Thangmar (or Thankmar) (c.950- c.1003) was a German historian.

==Life==
His first appearance in history is as the head of the cathedral school at Hildesheim; at a later date he became dean of the Hildesheim Cathedral, and being at the same time notary and librarian his position was a very important one. Thangmar was distinguished both as a scholar and a statesman; he taught several bishops including Bernward of Hildesheim, Meinwerk of Paderborn, and Benno of Meissen, as well as the Emperor Henry II. He exercised great influence over Bernward of Hildesheim, and a large part of the affairs under episcopal control were directed by him.

In 1000 he accompanied Bernward to Rome, and was sent several times to the imperial court as the representative of the bishop to settle important matters, being highly esteemed by Emperor Otto III.

==Works==
After the death of Bernward in 1022 he wrote an account of the active and varied life of the bishop, a biography for which he had already gathered the material and of which he had probably written the first ten chapters during the years 1008–13. He had been an eye-witness of many of the events he relates and had taken as active part in all important measures. As he says himself, Bernward trusted him as a child does its father. Consequently, his Vita Bernwardi is one of the finest biographical productions of the Middle Ages, and is also one of the most valuable authorities for an important period of German history.

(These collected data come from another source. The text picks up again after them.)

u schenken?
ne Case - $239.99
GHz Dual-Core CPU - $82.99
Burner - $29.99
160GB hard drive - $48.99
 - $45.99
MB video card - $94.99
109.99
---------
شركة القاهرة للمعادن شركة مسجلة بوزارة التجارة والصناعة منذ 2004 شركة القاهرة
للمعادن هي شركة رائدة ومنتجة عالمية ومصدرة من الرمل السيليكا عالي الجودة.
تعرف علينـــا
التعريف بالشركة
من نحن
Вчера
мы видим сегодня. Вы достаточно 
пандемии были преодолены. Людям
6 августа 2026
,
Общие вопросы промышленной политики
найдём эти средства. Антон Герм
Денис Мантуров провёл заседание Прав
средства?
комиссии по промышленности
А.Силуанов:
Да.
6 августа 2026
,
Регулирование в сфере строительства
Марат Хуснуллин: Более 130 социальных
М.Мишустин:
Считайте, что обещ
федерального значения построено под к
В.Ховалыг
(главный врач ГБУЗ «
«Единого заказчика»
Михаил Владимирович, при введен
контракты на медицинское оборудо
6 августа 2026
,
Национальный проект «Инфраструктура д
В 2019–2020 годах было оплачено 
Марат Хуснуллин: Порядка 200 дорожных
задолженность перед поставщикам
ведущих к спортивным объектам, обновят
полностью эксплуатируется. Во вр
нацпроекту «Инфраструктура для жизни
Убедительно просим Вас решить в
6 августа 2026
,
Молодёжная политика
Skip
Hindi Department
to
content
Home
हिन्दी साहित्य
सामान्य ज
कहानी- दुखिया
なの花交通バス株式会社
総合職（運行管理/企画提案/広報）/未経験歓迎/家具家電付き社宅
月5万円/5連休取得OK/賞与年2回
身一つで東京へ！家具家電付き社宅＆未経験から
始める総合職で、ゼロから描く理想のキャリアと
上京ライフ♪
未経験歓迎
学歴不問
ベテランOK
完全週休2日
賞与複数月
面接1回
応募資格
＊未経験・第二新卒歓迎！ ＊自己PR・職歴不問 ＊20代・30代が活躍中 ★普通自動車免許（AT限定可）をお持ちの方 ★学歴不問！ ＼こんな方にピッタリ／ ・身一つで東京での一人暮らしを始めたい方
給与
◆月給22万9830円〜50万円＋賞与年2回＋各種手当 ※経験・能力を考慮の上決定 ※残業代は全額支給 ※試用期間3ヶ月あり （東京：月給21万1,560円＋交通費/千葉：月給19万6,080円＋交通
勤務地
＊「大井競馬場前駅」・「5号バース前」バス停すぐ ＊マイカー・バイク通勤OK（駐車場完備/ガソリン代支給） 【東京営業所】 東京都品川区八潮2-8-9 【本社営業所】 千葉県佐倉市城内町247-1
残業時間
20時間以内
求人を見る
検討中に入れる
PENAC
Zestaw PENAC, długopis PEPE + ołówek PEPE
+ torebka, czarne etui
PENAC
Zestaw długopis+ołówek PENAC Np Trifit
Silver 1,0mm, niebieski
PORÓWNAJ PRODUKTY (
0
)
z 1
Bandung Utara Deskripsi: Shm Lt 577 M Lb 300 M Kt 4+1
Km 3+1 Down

He displays much affection for the dead bishop, and has written a plain and simple narrative, unrhetorical and truthful. It is only in the account of the dispute between the Archbishops of Hildesheim and Mainz as to the right of jurisdiction over Gandesheim that Thangmar appears at times to be a partisan of Bernward. Editions:

- Mon. Germ. Hist.: Scriptores, IV, 757-782;
- Migne, Patrologia Latina, CXL, 393–436.

The life has been edited in German by Hüffer (Berlin, 1857), and by Wattenbach (Leipzig, 1892).